Era da tanto tempo che tutta la famiglia non era riunita.
«Cara, è pronta la sorpresa?» chiese l’uomo alla moglie.
«Ancora qualche minuto nel forno in cortile e ci siamo! Anzi, avresti voglia di prenderlo tu? È veramente pesante per me!»
«D’accordo, fammi solo lavare un po’ e vado».
«Una sorpresa? Per me?» chiese Giuseppe stupito, gli occhi di un bambino la mattina di natale.
«Sì, figliolo! Sapendo che saresti tornato oggi e visto che domani è Venerdì santo, quindi niente carne, ne abbiamo approfittato per cucinare il tuo piatto preferito!»
«Cinghiale cotto nel forno a legna? Quello con la salsa all’aglio?»
«Proprio lui! Io e Pietro siamo andati a caccia domenica scorsa, dopo aver badato ai campi e tua madre è tutta la mattina di ieri e di oggi che lo cucina! E poi non dire che non ti vogliamo bene!» ironizzò l’uomo.
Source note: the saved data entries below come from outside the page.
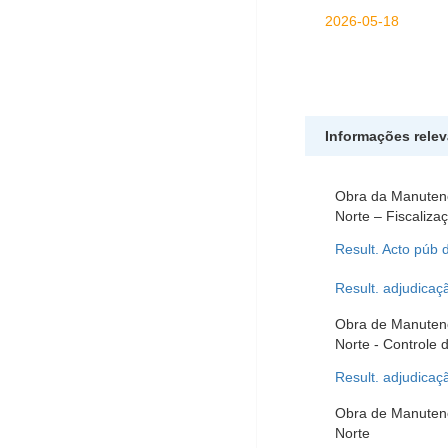
2026-05-18
Informações rele
Obra da Manutenç
Norte – Fiscaliza
Result. Acto púb 
Result. adjudicaç
Obra de Manutenç
Norte - Controle 
Result. adjudicaç
Obra de Manutenç
Norte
D’un tratto il viso di Giuseppe s’incupì:
«Ecco, Padre… a proposito dei campi…»
«Figlio mio… godiamoci la cena sontuosa che Nostro Signore ed un paio di proiettili ben piazzati ci mettono sulla tavola. Ne parliamo domani, che ne dici?»
«Sì, padre… come preferisci…»
«Su, coraggio! Vieni a darmi una mano con la carne! Oppure in caserma ti sei rammollito?»
«Posso sfidare sia te che Pietro insieme, altroché rammollito!» rispose gioiosamente Giuseppe.
Quella sera si doveva festeggiare, l’indomani forse anche perché sarebbe stato il Venerdì Santo, sarebbe stato il momento di parlare di cose tristi.